Main heroine is a bit too much of an emo for my tastes but secondary characters and humour made up for it in my case. Recent development is also pretty interesting, at least someone finally learned about her nature..


----------



## Kirito (Oct 17, 2011)

Will I really like this? It's like another Kimi no Todoke with a vampire twist.


----------



## Ender (Oct 21, 2011)

GAHHHHHHHHHH MORE PPL NEED TO READ THIS SHIT!!   the last few chaps have been CRAZY


----------



## Kirito (Oct 22, 2011)

I've read all the chapters.

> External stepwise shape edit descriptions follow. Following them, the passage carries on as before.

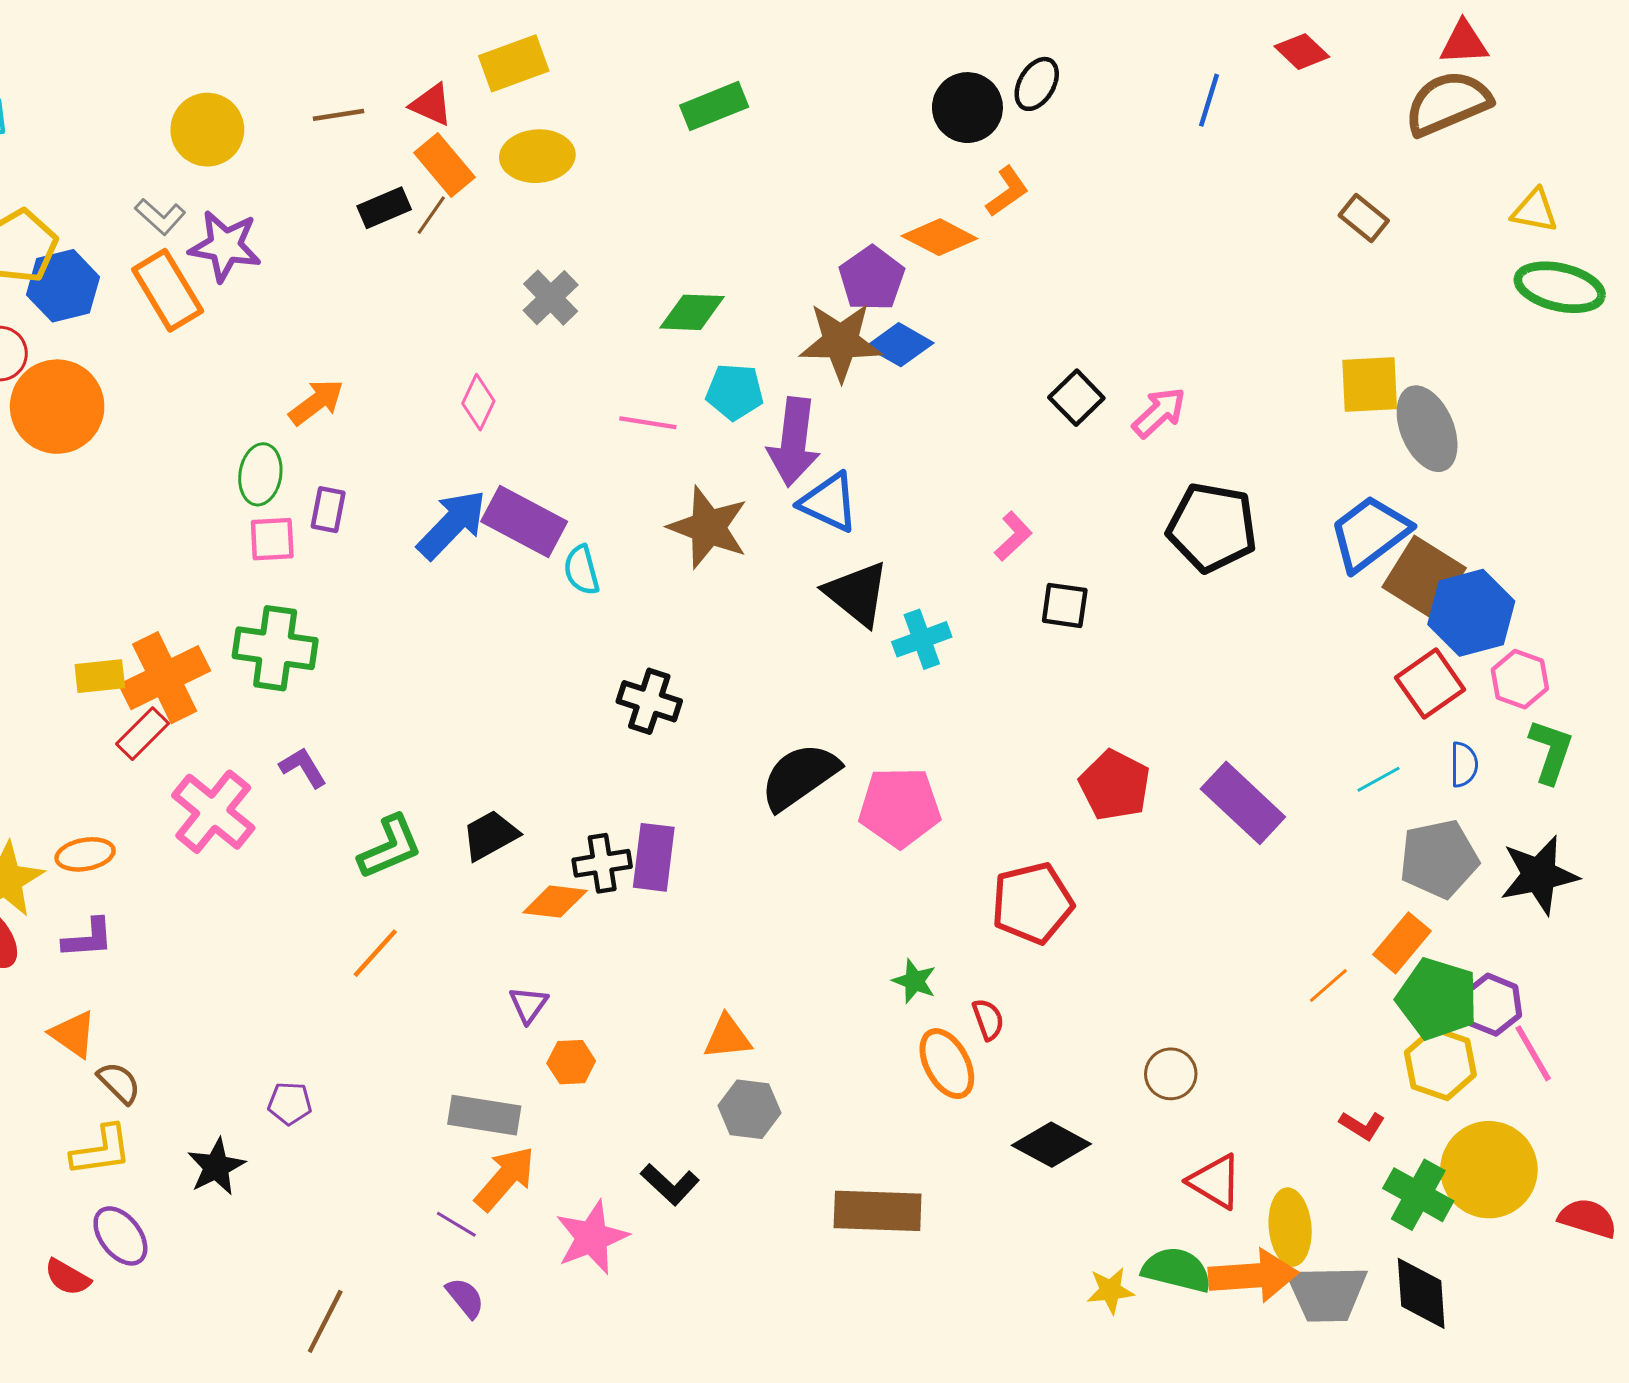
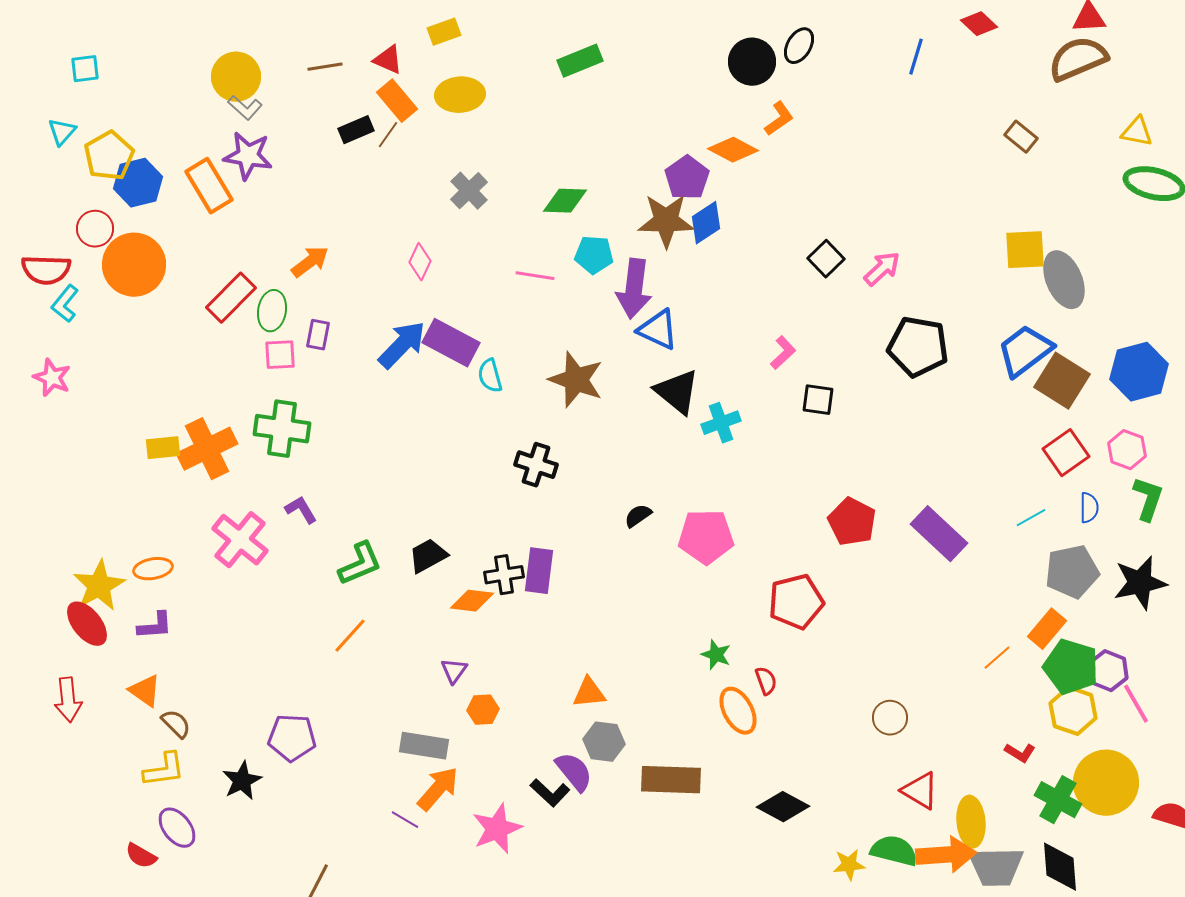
yellow rectangle: (514, 63) -> (444, 32), size x0.7
gray L-shape: (160, 217) -> (245, 108), moved
blue diamond: (900, 345) -> (706, 223), turned -63
brown star: (708, 527) -> (576, 380), moved
blue hexagon: (1471, 613) -> (1139, 372), moved
red rectangle: (143, 734) -> (231, 298), moved, size x1.4
black semicircle: (800, 776) -> (638, 516), size x0.5
purple pentagon: (290, 1103) -> (292, 738), size x1.6
black diamond: (1051, 1145) -> (783, 807), moved
brown rectangle: (878, 1211) -> (671, 780), moved
purple semicircle: (465, 1298) -> (574, 772), moved, size x1.4

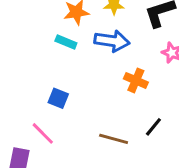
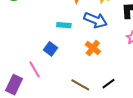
cyan rectangle: (66, 42) -> (64, 25), moved, turned -32
orange cross: (136, 80) -> (93, 48), moved

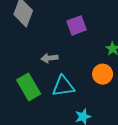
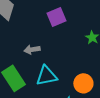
orange circle: (103, 74) -> (83, 83), moved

Is there another one out?


----------



## Kei (Oct 22, 2011)

Love this manga!!!


----------



## MrCinos (Oct 23, 2011)

36th chapter:


----------



## Ender (Oct 23, 2011)

need...more...marmalade!!!


----------



## Kirito (Oct 24, 2011)

I want to retract my previous statement. It's interesting, but that's it. The whole vampire act and keeping it a secret is overused IMO.


----------



## Ender (Oct 24, 2011)

how is it overused?


----------



## Kirito (Oct 24, 2011)

Hmm, where I come from, the novels from here almost always use the same plot you'd find in works like Orange Marmalade. Just my personal experience and bias thinking.


----------



## Ender (Oct 24, 2011)

AH OK   cause i haven't seen or read nething like it, so i was like "what is he talking about....O_o"


----------



## Smoke (Oct 24, 2011)

Someone finally made a thread for this.


I really love this manga/wha.




Can't wait for the Orange head to burst out crying in front of Mari asking for forgiveness and shit.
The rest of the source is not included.